Today is another one of those “where were you when” days ~ the ones my generation like to ponder with a sentimentality which increases with the passing of years. This particular anniversary – of the explosion of the space shuttle Challenger – has perhaps paled in significance when compared with our more recent penultimate national tragedy. But because today is the quarter century anniversary of that horrific event, it’s gotten more press than usual.
So where was I on that day? I was in the office of our local cystic fibrosis foundation, stuffing envelopes.

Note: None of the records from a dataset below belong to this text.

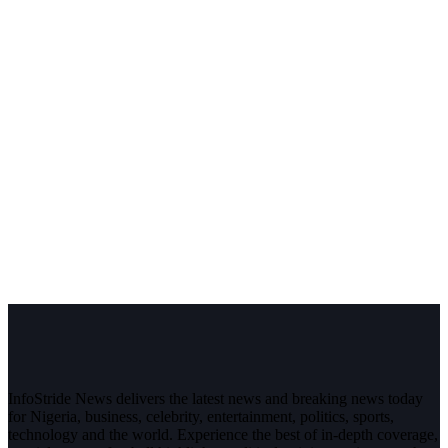
InfoStride News delivers the latest news and breaking news today
for Nigeria, business, celebrity, entertainment, politics, sports,
technology and the world. Experience the best of in-depth coverage,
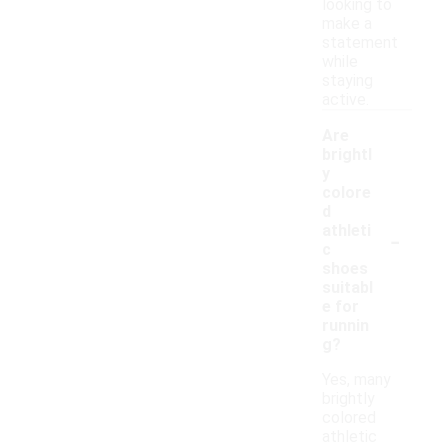
looking to
make a
statement
while
staying
active.
Are
brightl
y
colore
d
-
athleti
c
shoes
suitabl
e for
runnin
g?
Yes, many
brightly
colored
athletic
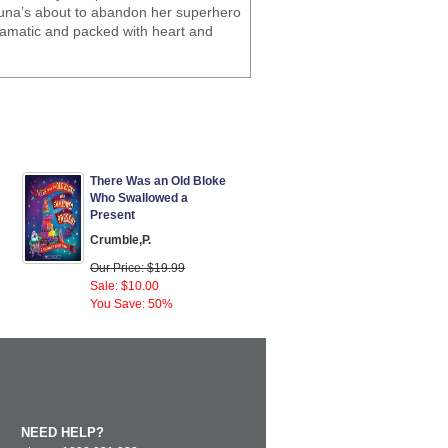
 Luna’s about to abandon her superhero
 dramatic and packed with heart and
There Was an Old Bloke
Who Swallowed a
Present
Crumble,P.
Our Price: $19.99
Sale: $10.00
You Save: 50%
NEED HELP?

I’d decided to do some volunteer work, and I’m not sure how I happened to choose working for the CFF, but I’d been going there once a week since my son started kindergarten that fall. I remember I was addressing thank you cards for memorial gifts – addressing them by hand, mind you, because there were no computers in those days, and the lone typewriter was reserved for the director’s secretary. Besides that, I think it was felt that a hand addressed note was more personal. And I had nice handwriting, so the job fell to me.
Someone in the office heard the news on the radio, alerted the rest of us, and we gathered around a small television that appeared from somewhere. We stood there transfixed, watching the endless replays as the shuttle rose into the clear blue sky (why does the sky always seem so perfectly blue on these days of national tragedy?) and then suddenly become nothing but billows of white smoke you could almost have mistaken for the fluffy white clouds that would be typical on a winter morning in Florida.
While I watched this tragedy unfold on a tiny screen, it occurred to me that my parents-in-law were most likely seeing it happen in person. At that time, they spent the winters in a small condo on Cocoa Beach, just a few miles away from Cape Canaveral, and the residents routinely took their lawn chairs out into the front lawn to watch the frequent shuttle launches. Because it was 1985 and I couldn’t whip out my cell phone to call them, I had to wait until I got home that afternoon to hear their reaction.
“It was just the most awful thing I ever saw in my life,” my mother in law said. “Seeing that rocket ship go up there like they always do, and then suddenly – nothing but smoke! We all knew something terrible had happened. But we couldn’t believe it would just blow up like that, with not a trace left.” Although neither of them ever spoke about it to us again, they sold their place in Florida soon afterward, and never watched another space launch in person or on television.
Those kinds of tragic occurrences, the loss of life, the failure of technology, are humbling to say the least. They make us recognize not only our mortality and the insecurity of life in general, but also the fallibility of our dreams. One false move, one unchecked statistic, one faulty part, and everything we hold dear goes up in smoke.
It makes life challenging, that’s for sure.